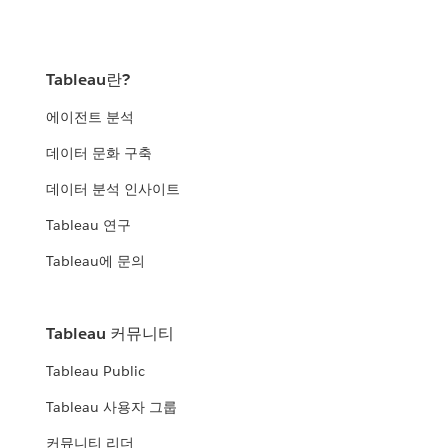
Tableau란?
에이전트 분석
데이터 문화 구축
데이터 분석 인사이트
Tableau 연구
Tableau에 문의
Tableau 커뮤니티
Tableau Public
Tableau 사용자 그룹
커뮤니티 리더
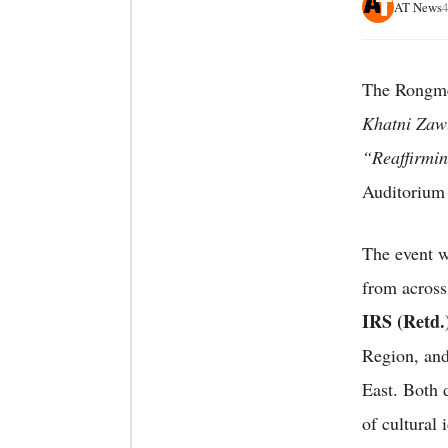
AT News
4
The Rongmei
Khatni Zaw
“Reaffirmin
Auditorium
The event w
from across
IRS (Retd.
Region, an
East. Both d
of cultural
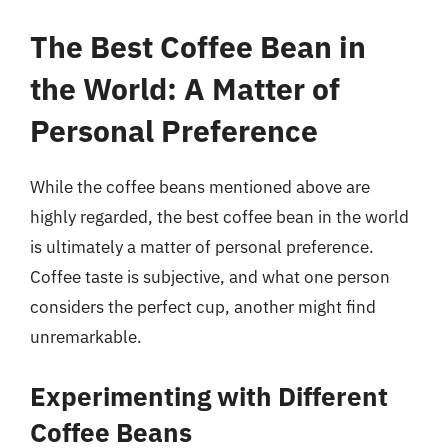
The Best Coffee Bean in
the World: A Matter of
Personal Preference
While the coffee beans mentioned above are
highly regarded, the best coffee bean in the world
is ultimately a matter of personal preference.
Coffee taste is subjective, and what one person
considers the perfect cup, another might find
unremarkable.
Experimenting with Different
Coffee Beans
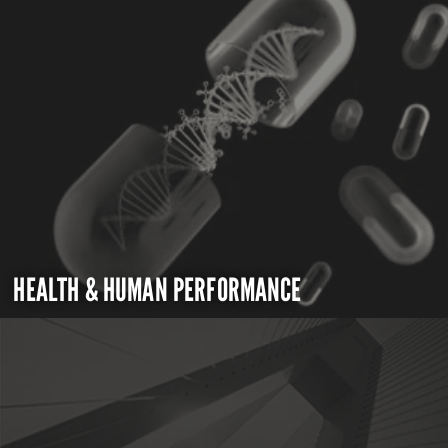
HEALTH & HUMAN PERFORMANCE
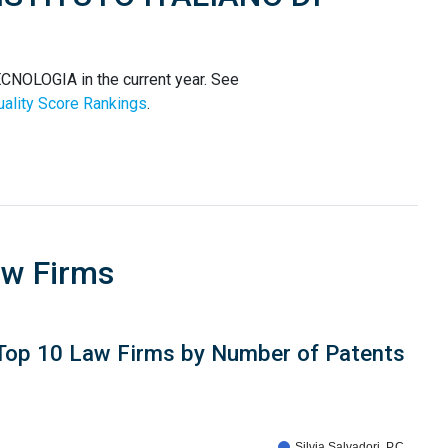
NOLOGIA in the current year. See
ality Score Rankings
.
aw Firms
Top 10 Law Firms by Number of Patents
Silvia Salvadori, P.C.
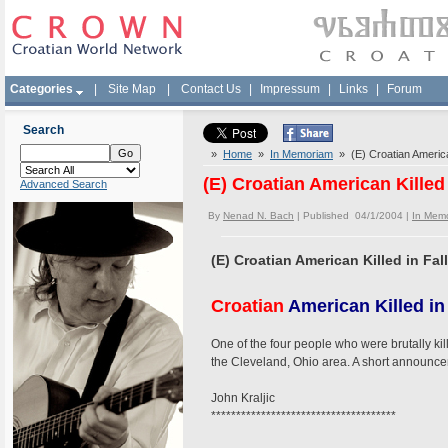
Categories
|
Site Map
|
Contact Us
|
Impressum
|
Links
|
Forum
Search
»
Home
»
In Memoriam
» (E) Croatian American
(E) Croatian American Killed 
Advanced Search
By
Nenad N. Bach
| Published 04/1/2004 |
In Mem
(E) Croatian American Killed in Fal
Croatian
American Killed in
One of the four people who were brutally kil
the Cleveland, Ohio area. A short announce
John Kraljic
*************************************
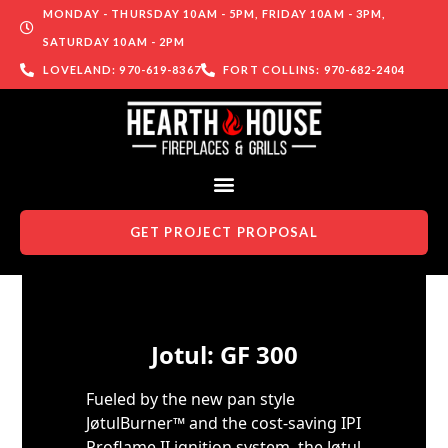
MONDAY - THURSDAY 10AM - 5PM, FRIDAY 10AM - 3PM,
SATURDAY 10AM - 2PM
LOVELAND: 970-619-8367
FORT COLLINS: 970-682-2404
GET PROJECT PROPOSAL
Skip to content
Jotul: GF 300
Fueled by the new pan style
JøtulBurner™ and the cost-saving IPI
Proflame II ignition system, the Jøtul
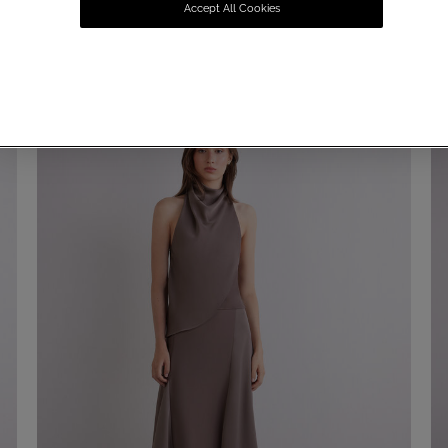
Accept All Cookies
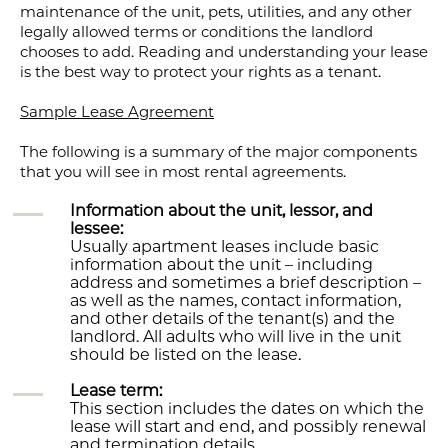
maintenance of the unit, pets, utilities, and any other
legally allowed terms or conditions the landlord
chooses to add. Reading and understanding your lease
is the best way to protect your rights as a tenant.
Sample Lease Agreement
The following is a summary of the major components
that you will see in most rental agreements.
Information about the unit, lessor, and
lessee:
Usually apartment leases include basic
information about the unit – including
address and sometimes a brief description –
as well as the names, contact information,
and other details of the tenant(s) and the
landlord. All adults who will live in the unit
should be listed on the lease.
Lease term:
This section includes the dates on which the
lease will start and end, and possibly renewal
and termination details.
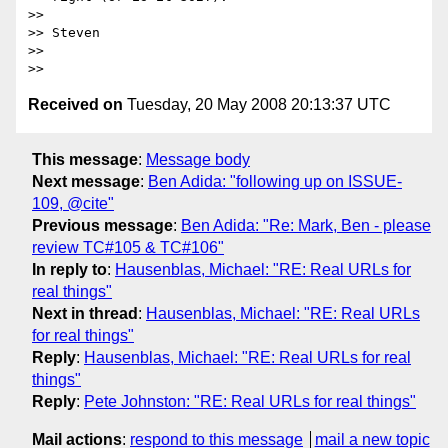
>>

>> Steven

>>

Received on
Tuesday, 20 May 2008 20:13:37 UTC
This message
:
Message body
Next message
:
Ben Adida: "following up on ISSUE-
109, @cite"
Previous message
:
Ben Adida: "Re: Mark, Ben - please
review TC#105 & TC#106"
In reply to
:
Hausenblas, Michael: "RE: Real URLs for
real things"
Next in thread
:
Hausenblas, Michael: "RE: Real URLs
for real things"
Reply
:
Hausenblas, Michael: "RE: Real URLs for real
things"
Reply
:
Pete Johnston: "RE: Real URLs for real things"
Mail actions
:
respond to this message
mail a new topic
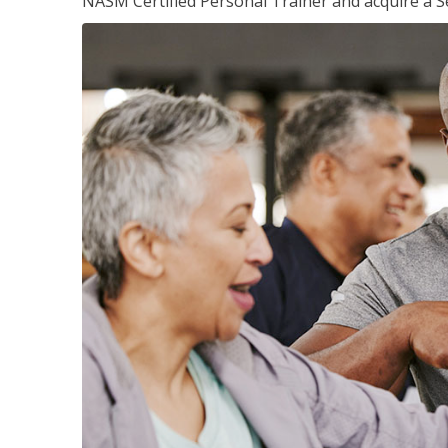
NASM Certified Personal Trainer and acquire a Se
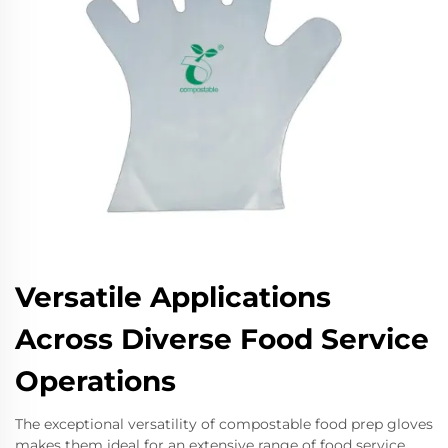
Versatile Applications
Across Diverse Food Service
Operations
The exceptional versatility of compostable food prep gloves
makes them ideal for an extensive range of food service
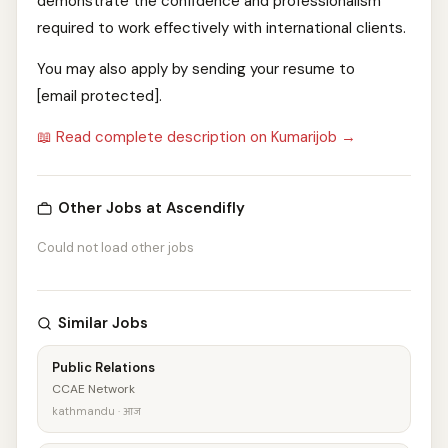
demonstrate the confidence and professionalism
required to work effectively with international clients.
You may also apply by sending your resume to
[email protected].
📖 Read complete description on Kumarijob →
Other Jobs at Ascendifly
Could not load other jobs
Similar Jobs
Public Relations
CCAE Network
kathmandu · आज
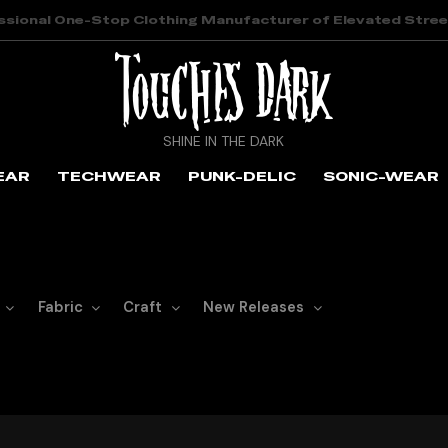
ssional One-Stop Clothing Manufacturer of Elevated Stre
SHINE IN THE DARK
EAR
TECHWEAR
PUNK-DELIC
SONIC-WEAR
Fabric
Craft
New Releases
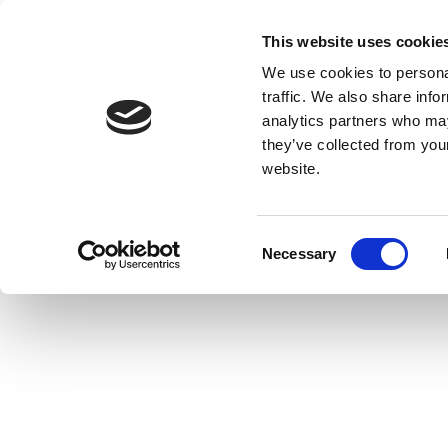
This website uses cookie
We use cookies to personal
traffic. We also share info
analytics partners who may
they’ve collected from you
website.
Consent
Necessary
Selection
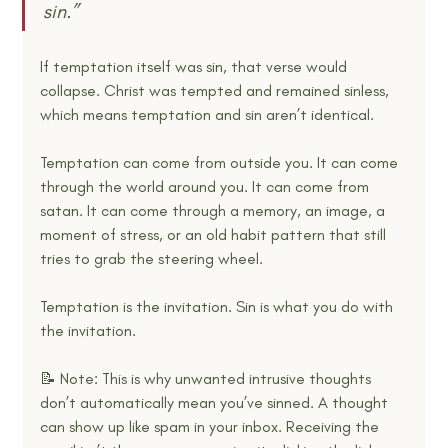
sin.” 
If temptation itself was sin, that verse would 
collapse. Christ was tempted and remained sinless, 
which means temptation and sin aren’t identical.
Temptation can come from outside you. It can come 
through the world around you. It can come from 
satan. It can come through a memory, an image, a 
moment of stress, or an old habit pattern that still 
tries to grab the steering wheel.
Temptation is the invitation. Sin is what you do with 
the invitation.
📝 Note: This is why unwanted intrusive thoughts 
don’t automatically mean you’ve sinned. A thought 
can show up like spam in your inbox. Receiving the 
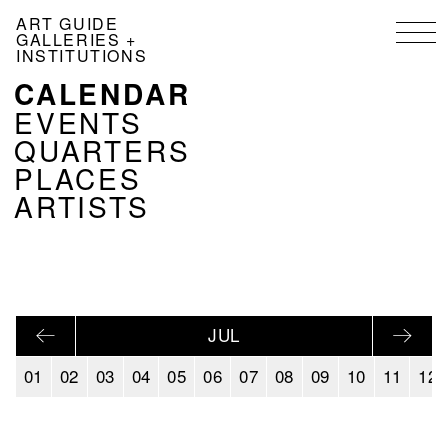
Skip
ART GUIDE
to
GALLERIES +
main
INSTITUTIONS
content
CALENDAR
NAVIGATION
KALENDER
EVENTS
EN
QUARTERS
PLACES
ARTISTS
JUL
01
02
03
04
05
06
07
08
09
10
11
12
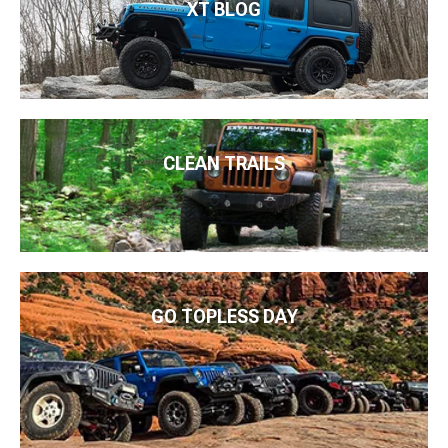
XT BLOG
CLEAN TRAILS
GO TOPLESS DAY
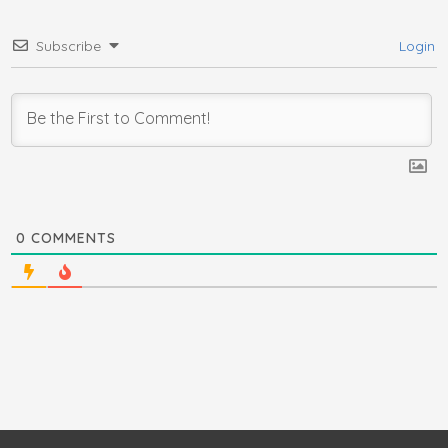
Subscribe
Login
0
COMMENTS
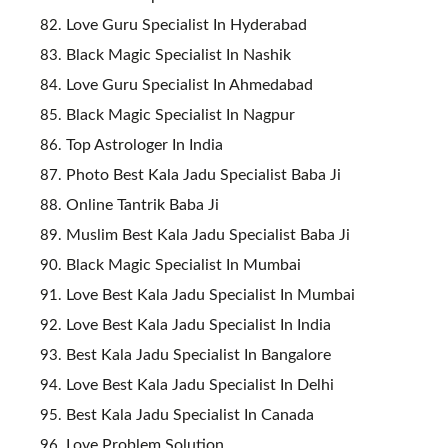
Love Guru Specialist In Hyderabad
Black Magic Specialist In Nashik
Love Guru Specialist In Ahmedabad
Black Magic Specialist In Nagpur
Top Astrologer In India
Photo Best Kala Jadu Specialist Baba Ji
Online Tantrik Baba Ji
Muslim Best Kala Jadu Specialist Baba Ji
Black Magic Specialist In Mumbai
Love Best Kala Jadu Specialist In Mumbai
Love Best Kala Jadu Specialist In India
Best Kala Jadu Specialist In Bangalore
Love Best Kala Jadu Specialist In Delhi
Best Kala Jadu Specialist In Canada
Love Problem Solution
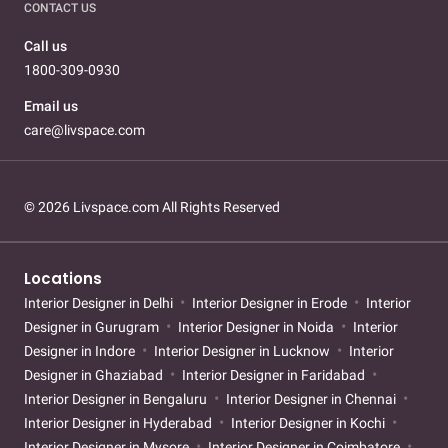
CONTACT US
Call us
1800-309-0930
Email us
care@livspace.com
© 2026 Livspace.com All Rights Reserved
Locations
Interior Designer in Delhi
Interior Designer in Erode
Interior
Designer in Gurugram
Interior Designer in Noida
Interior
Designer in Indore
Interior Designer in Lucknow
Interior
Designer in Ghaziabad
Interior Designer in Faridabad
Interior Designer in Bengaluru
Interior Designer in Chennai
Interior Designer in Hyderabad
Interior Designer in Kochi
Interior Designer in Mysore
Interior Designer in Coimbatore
-*-
§ Activity
Your answer must restate the entries word for word and contain no pictures.

§ Output of the task
Tableau란?
에이전트 분석
데이터 문화 구축
데이터 분석 인사이트
Tableau 연구
Tableau에 문의
Tableau 커뮤니티
Tableau Public
Tableau 사용자 그룹
커뮤니티 리더
AT News
4
The Rongmei
Khatni Zaw
“Reaffirmin
Auditorium
The event w
from across
IRS (Retd.
Region, an
East. Both d
of cultural
The Best Coffee Bean in
the World: A Matter of
Personal Preference
While the coffee beans mentioned above are
highly regarded, the best coffee bean in the world
is ultimately a matter of personal preference.
Coffee taste is subjective, and what one person
considers the perfect cup, another might find
unremarkable.
Experimenting with Different
Coffee Beans
HEALTH & HUMAN PERFORMANCE
NOLOGIA in the current year. See
ality Score Rankings
.
aw Firms
Top 10 Law Firms by Number of Patents
Silvia Salvadori, P.C.
Categories
|
Site Map
|
Contact Us
|
Impressum
|
Links
|
Forum
Search
»
Home
»
In Memoriam
» (E) Croatian American
(E) Croatian American Killed 
Advanced Search
By
Nenad N. Bach
| Published 04/1/2004 |
In Mem
(E) Croatian American Killed in Fal
Croatian
American Killed in
One of the four people who were brutally kil
the Cleveland, Ohio area. A short announce
John Kraljic
*************************************
MONDAY - THURSDAY 10AM - 5PM, FRIDAY 10AM - 3PM,
SATURDAY 10AM - 2PM
LOVELAND: 970-619-8367
FORT COLLINS: 970-682-2404
GET PROJECT PROPOSAL
Skip to content
Jotul: GF 300
Fueled by the new pan style
JøtulBurner™ and the cost-saving IPI
Proflame II ignition system, the Jøtul
Accept All Cookies
maintenance of the unit, pets, utilities, and any other
legally allowed terms or conditions the landlord
chooses to add. Reading and understanding your lease
is the best way to protect your rights as a tenant.
Sample Lease Agreement
The following is a summary of the major components
that you will see in most rental agreements.
Information about the unit, lessor, and
lessee:
Usually apartment leases include basic
information about the unit – including
address and sometimes a brief description –
as well as the names, contact information,
and other details of the tenant(s) and the
landlord. All adults who will live in the unit
should be listed on the lease.
Lease term:
This section includes the dates on which the
lease will start and end, and possibly renewal
and termination details.
>>

>> Steven

>>

Received on
Tuesday, 20 May 2008 20:13:37 UTC
This message
:
Message body
Next message
:
Ben Adida: "following up on ISSUE-
109, @cite"
Previous message
:
Ben Adida: "Re: Mark, Ben - please
review TC#105 & TC#106"
In reply to
:
Hausenblas, Michael: "RE: Real URLs for
real things"
Next in thread
:
Hausenblas, Michael: "RE: Real URLs
for real things"
Reply
:
Hausenblas, Michael: "RE: Real URLs for real
things"
Reply
:
Pete Johnston: "RE: Real URLs for real things"
Mail actions
:
respond to this message
mail a new topic
NASM Certified Personal Trainer and acquire a Se
Versatile Applications
Across Diverse Food Service
Operations
The exceptional versatility of compostable food prep gloves
makes them ideal for an extensive range of food service
demonstrate the confidence and professionalism
required to work effectively with international clients.
You may also apply by sending your resume to
[email protected].
📖 Read complete description on Kumarijob →
Other Jobs at Ascendifly
Could not load other jobs
Similar Jobs
Public Relations
CCAE Network
kathmandu · आज
ssional One-Stop Clothing Manufacturer of Elevated Stre
SHINE IN THE DARK
EAR
TECHWEAR
PUNK-DELIC
SONIC-WEAR
Fabric
Craft
New Releases
This website uses cookie
We use cookies to personal
traffic. We also share info
analytics partners who may
they’ve collected from you
website.
Consent
Necessary
Selection
sin.” 
If temptation itself was sin, that verse would 
collapse. Christ was tempted and remained sinless, 
which means temptation and sin aren’t identical.
Temptation can come from outside you. It can come 
through the world around you. It can come from 
satan. It can come through a memory, an image, a 
moment of stress, or an old habit pattern that still 
tries to grab the steering wheel.
Temptation is the invitation. Sin is what you do with 
the invitation.
📝 Note: This is why unwanted intrusive thoughts 
don’t automatically mean you’ve sinned. A thought 
can show up like spam in your inbox. Receiving the 
Skip
ART GUIDE
to
GALLERIES +
main
INSTITUTIONS
content
CALENDAR
NAVIGATION
KALENDER
EVENTS
EN
QUARTERS
PLACES
ARTISTS
JUL
01
02
03
04
05
06
07
08
09
10
11
12
XT BLOG
CLEAN TRAILS
GO TOPLESS DAY
Subscribe
Login
0
COMMENTS
Love Guru Specialist In Hyderabad
Black Magic Specialist In Nashik
Love Guru Specialist In Ahmedabad
Black Magic Specialist In Nagpur
Top Astrologer In India
Photo Best Kala Jadu Specialist Baba Ji
Online Tantrik Baba Ji
Muslim Best Kala Jadu Specialist Baba Ji
Black Magic Specialist In Mumbai
Love Best Kala Jadu Specialist In Mumbai
Love Best Kala Jadu Specialist In India
Best Kala Jadu Specialist In Bangalore
Love Best Kala Jadu Specialist In Delhi
Best Kala Jadu Specialist In Canada
Love Problem Solution
CONTACT US
Call us
1800-309-0930
Email us
care@livspace.com
© 2026 Livspace.com All Rights Reserved
Locations
Interior Designer in Delhi
Interior Designer in Erode
Interior
Designer in Gurugram
Interior Designer in Noida
Interior
Designer in Indore
Interior Designer in Lucknow
Interior
Designer in Ghaziabad
Interior Designer in Faridabad
Interior Designer in Bengaluru
Interior Designer in Chennai
Interior Designer in Hyderabad
Interior Designer in Kochi
Interior Designer in Mysore
Interior Designer in Coimbatore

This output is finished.